• _WHAT YOU SHOULD DO_: Copy nothing but the lines from the line with "professionnel complexe, affectant" to the end of the records, retyped exactly. Pictures stay out.

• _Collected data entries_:
>>>

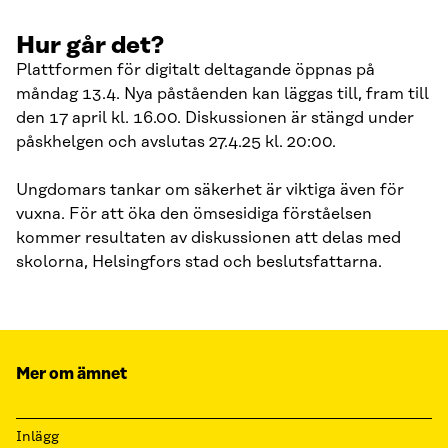
Hur går det?
Plattformen för digitalt deltagande öppnas på
måndag 13.4. Nya påståenden kan läggas till, fram till
den 17 april kl. 16.00. Diskussionen är stängd under
påskhelgen och avslutas 27.4.25 kl. 20:00.
Ungdomars tankar om säkerhet är viktiga även för
vuxna. För att öka den ömsesidiga förståelsen
kommer resultaten av diskussionen att delas med
skolorna, Helsingfors stad och beslutsfattarna.
Mer om ämnet
Inlägg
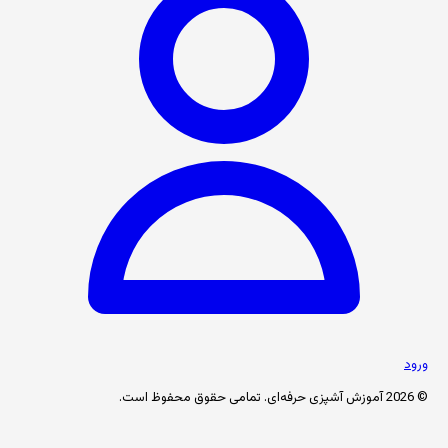
ورود
© 2026 آموزش آشپزی حرفه‌ای. تمامی حقوق محفوظ است.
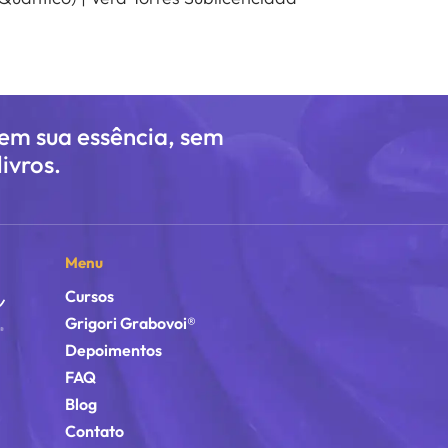
 em sua essência, sem
ivros.
Menu
Cursos
Grigori Grabovoi®
Depoimentos
FAQ
Blog
Contato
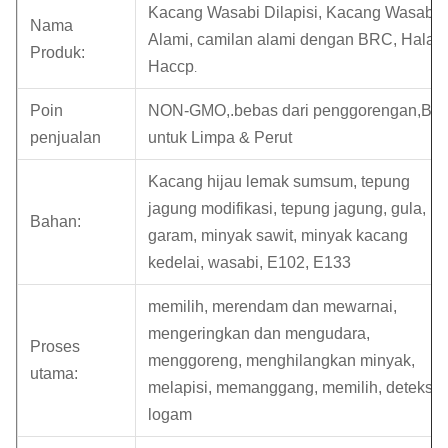
Kacang Wasabi Dilapisi, Kacang Wasabi
Nama
Alami, camilan alami dengan BRC, Halal,
Produk:
Haccp
.
Poin
NON-GMO,.bebas dari penggorengan,Bai
penjualan
untuk Limpa & Perut
Kacang hijau lemak sumsum, tepung
jagung modifikasi, tepung jagung, gula,
Bahan:
garam, minyak sawit, minyak kacang
kedelai, wasabi, E102, E133
memilih, merendam dan mewarnai,
mengeringkan dan mengudara,
Proses
menggoreng, menghilangkan minyak,
utama:
melapisi, memanggang, memilih, deteksi
logam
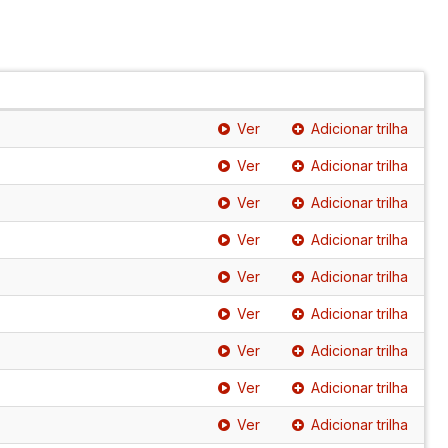
Ver
Adicionar trilha
Ver
Adicionar trilha
Ver
Adicionar trilha
Ver
Adicionar trilha
Ver
Adicionar trilha
Ver
Adicionar trilha
Ver
Adicionar trilha
Ver
Adicionar trilha
Ver
Adicionar trilha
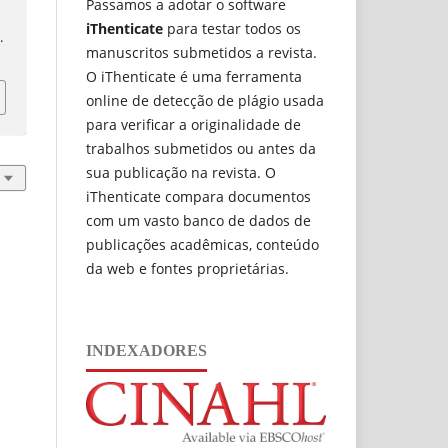
Passamos a adotar o software
a
iThenticate
para testar todos os
1
.
manuscritos submetidos a revista.
O iThenticate é uma ferramenta
online de detecção de plágio usada
para verificar a originalidade de
trabalhos submetidos ou antes da
sua publicação na revista. O
iThenticate compara documentos
com um vasto banco de dados de
publicações acadêmicas, conteúdo
da web e fontes proprietárias.
INDEXADORES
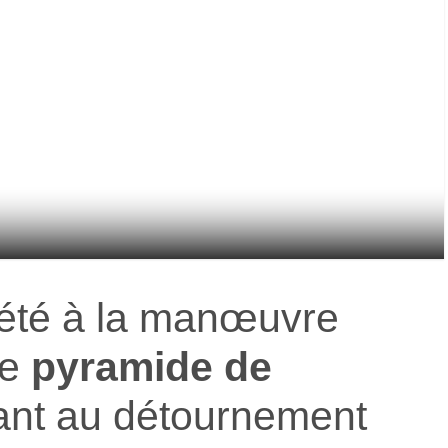
 été à la manœuvre
te
pyramide de
ant au détournement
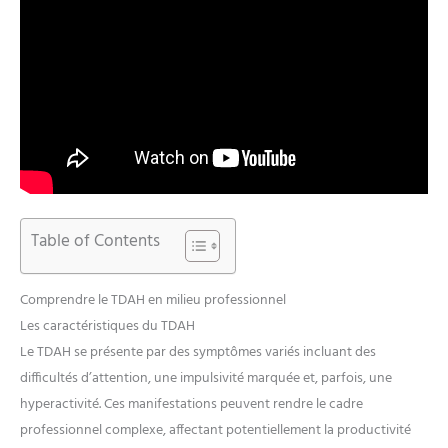
Table of Contents
Comprendre le TDAH en milieu professionnel
Les caractéristiques du TDAH
Le TDAH se présente par des symptômes variés incluant des
difficultés d’attention, une impulsivité marquée et, parfois, une
hyperactivité. Ces manifestations peuvent rendre le cadre
professionnel complexe, affectant potentiellement la productivité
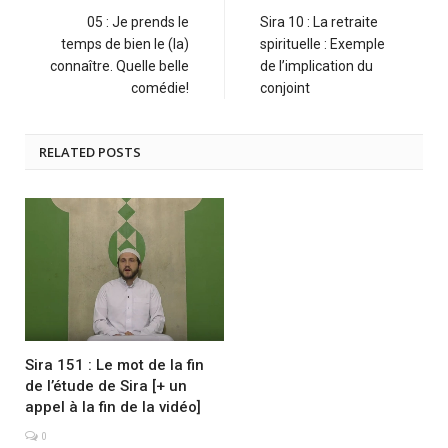
05 : Je prends le
Sira 10 : La retraite
temps de bien le (la)
spirituelle : Exemple
connaître. Quelle belle
de l’implication du
comédie!
conjoint
RELATED POSTS
Sira 151 : Le mot de la fin
de l’étude de Sira [+ un
appel à la fin de la vidéo]
0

<<<

• _WRITTEN SOLUTION_:
professionnel complexe, affectant potentiellement la productivité
05 : Je prends le
Sira 10 : La retraite
temps de bien le (la)
spirituelle : Exemple
connaître. Quelle belle
de l’implication du
comédie!
conjoint
RELATED POSTS
Sira 151 : Le mot de la fin
de l’étude de Sira [+ un
appel à la fin de la vidéo]
0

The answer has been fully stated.